__TASK STATEMENT__
Only a number is expected in reply: the count of lines below where the word "mode" occurs.

[Records drawn from a dataset]
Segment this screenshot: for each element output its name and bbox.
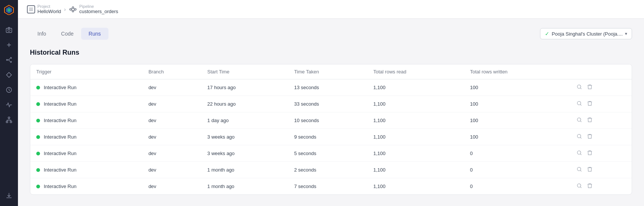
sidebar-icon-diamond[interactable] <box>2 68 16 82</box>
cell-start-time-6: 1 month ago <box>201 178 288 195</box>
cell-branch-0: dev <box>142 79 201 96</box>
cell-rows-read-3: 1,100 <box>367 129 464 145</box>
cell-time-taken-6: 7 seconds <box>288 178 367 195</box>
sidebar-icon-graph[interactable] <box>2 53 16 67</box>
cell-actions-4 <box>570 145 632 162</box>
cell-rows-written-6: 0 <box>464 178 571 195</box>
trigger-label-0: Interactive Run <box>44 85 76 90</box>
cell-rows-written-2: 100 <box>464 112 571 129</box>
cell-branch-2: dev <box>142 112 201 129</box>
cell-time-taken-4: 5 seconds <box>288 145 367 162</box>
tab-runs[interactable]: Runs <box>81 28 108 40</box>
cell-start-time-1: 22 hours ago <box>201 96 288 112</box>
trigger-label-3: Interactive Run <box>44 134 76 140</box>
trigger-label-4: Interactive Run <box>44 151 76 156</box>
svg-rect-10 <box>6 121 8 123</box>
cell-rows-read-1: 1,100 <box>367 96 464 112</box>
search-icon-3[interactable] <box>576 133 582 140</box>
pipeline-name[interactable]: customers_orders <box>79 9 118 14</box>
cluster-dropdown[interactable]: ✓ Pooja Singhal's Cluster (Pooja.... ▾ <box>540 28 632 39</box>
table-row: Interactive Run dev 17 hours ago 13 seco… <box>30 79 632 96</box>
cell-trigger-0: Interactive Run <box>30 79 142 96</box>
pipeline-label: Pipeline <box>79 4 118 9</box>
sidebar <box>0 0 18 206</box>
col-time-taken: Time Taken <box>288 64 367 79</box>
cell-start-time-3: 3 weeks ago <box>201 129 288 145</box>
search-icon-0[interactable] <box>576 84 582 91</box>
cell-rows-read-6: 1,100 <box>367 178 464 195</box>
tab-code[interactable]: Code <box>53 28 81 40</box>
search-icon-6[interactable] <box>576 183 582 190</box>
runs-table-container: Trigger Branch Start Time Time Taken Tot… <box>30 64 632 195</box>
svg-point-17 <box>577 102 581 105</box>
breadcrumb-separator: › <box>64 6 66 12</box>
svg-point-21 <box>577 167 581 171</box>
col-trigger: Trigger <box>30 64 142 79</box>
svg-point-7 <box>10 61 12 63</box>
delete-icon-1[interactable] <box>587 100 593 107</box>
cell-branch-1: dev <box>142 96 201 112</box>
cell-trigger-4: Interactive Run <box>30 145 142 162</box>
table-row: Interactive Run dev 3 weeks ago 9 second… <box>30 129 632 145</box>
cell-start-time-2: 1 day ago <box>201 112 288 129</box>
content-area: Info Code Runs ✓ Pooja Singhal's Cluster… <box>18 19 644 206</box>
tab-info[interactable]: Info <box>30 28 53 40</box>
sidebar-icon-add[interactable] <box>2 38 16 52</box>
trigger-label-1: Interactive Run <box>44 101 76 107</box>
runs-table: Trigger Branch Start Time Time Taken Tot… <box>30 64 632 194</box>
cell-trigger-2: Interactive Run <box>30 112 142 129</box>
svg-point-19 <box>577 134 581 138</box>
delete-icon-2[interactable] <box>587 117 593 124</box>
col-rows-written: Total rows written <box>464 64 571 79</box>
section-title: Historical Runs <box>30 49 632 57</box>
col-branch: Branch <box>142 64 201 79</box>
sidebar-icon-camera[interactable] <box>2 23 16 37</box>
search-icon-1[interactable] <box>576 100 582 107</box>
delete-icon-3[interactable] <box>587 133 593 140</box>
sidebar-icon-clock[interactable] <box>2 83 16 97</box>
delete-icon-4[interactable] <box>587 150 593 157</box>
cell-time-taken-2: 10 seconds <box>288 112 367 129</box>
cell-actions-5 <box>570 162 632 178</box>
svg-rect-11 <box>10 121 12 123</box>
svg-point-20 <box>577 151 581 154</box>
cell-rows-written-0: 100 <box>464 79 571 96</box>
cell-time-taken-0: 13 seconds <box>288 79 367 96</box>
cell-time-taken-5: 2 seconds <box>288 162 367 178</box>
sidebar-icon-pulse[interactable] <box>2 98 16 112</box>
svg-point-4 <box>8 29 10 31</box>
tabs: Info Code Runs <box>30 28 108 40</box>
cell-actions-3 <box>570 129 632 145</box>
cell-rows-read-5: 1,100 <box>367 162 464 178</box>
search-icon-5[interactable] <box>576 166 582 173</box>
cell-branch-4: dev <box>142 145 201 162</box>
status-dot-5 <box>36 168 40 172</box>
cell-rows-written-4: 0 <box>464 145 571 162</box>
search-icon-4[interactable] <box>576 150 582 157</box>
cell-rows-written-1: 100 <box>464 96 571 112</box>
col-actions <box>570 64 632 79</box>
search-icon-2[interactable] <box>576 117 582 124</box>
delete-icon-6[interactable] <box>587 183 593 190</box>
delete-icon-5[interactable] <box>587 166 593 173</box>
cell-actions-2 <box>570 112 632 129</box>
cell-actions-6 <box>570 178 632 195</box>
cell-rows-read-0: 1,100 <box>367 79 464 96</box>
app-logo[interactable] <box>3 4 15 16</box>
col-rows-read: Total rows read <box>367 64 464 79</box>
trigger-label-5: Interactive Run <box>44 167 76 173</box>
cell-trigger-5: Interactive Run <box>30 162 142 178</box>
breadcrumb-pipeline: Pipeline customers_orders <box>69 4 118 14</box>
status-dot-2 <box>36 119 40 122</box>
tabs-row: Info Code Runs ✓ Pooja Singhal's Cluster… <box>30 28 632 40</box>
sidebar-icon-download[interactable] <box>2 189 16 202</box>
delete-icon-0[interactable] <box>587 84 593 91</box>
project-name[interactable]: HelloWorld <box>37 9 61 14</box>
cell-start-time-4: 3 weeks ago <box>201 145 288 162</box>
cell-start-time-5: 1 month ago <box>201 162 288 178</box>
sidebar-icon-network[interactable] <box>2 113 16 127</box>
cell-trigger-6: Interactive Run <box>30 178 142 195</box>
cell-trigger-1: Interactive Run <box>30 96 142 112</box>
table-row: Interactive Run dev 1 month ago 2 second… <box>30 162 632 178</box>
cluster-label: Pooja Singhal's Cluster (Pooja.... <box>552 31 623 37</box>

* * *

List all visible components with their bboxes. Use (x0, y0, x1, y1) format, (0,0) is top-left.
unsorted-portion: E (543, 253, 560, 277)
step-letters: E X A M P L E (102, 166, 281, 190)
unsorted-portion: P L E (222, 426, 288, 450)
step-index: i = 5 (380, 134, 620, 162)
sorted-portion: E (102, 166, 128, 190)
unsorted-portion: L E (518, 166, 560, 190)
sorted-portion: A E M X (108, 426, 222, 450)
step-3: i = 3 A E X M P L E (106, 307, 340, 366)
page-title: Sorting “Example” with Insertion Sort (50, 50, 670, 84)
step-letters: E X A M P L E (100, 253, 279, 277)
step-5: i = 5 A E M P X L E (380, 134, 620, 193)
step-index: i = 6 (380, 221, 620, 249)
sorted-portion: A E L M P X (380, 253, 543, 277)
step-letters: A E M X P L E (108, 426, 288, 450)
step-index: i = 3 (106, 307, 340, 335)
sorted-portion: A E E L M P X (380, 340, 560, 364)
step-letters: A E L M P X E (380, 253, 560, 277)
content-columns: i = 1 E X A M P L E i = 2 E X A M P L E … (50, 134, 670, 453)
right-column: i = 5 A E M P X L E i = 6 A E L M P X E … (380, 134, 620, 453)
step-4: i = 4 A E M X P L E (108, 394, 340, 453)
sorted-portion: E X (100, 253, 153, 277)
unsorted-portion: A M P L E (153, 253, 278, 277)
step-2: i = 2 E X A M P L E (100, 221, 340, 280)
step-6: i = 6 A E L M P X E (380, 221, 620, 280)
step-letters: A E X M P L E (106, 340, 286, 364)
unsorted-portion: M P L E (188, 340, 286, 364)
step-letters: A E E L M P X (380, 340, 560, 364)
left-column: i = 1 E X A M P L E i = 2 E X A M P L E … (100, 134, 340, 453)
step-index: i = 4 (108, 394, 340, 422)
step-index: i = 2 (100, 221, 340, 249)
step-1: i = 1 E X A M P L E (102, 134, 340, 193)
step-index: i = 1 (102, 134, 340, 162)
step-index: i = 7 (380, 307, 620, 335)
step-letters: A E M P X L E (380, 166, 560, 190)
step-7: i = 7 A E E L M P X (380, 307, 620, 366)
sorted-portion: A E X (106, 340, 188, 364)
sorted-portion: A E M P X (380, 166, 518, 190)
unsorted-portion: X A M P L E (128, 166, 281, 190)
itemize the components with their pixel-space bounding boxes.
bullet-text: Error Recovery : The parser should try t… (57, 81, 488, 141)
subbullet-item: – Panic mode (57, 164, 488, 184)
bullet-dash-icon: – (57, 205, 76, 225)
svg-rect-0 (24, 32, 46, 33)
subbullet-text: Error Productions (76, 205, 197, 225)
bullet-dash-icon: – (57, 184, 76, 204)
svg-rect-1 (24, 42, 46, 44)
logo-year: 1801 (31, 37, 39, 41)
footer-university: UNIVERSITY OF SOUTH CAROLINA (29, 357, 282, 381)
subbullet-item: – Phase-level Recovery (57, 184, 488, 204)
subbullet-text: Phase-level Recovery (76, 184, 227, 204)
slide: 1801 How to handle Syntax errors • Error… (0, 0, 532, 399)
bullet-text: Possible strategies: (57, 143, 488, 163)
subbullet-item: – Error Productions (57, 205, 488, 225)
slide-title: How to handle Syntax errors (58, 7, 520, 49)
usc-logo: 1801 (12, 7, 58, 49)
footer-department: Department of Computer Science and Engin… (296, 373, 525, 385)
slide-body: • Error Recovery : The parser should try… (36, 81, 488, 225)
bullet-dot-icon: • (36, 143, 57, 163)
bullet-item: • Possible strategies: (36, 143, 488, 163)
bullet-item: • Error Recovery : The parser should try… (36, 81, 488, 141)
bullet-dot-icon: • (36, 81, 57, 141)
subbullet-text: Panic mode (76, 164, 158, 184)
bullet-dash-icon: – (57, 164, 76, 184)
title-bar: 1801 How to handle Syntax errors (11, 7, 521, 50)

__TASK ANSWER__
2